Task item » Start with the line that holds "na medale drukowane". Please copy it and each remaining line below exactly, leaving pictures out.

Input records »
##############################

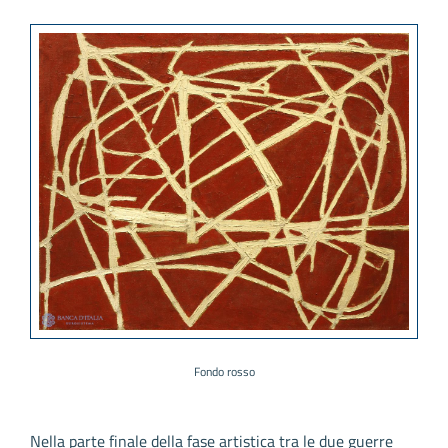
Fondo rosso
Nella parte finale della fase artistica tra le due guerre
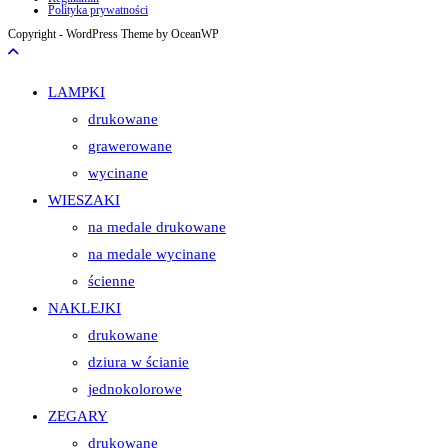
Polityka prywatności
Copyright - WordPress Theme by OceanWP
LAMPKI
drukowane
grawerowane
wycinane
WIESZAKI
na medale drukowane
na medale wycinane
ścienne
NAKLEJKI
drukowane
dziura w ścianie
jednokolorowe
ZEGARY
drukowane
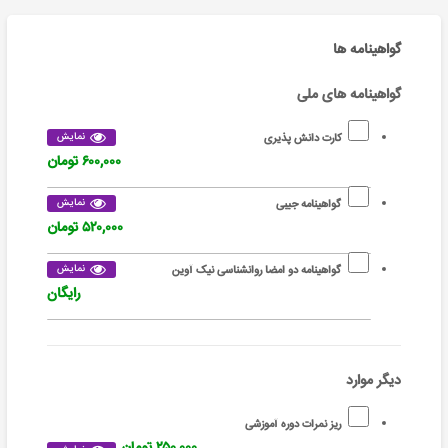
گواهینامه ها
گواهینامه های ملی
نمایش
کارت دانش پذیری
۶۰۰,۰۰۰ تومان
نمایش
گواهینامه جیبی
۵۲۰,۰۰۰ تومان
نمایش
گواهینامه دو امضا روانشناسی نیک آوین
رایگان
دیگر موارد
ریز نمرات دوره آموزشی
۲۵۰,۰۰۰ تومان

##############################

Solution to this exercise »
na medale drukowane
na medale wycinane
ścienne
NAKLEJKI
drukowane
dziura w ścianie
jednokolorowe
ZEGARY
drukowane
گواهینامه ها
گواهینامه های ملی
نمایش
کارت دانش پذیری
۶۰۰,۰۰۰ تومان
نمایش
گواهینامه جیبی
۵۲۰,۰۰۰ تومان
نمایش
گواهینامه دو امضا روانشناسی نیک آوین
رایگان
دیگر موارد
ریز نمرات دوره آموزشی
۲۵۰,۰۰۰ تومان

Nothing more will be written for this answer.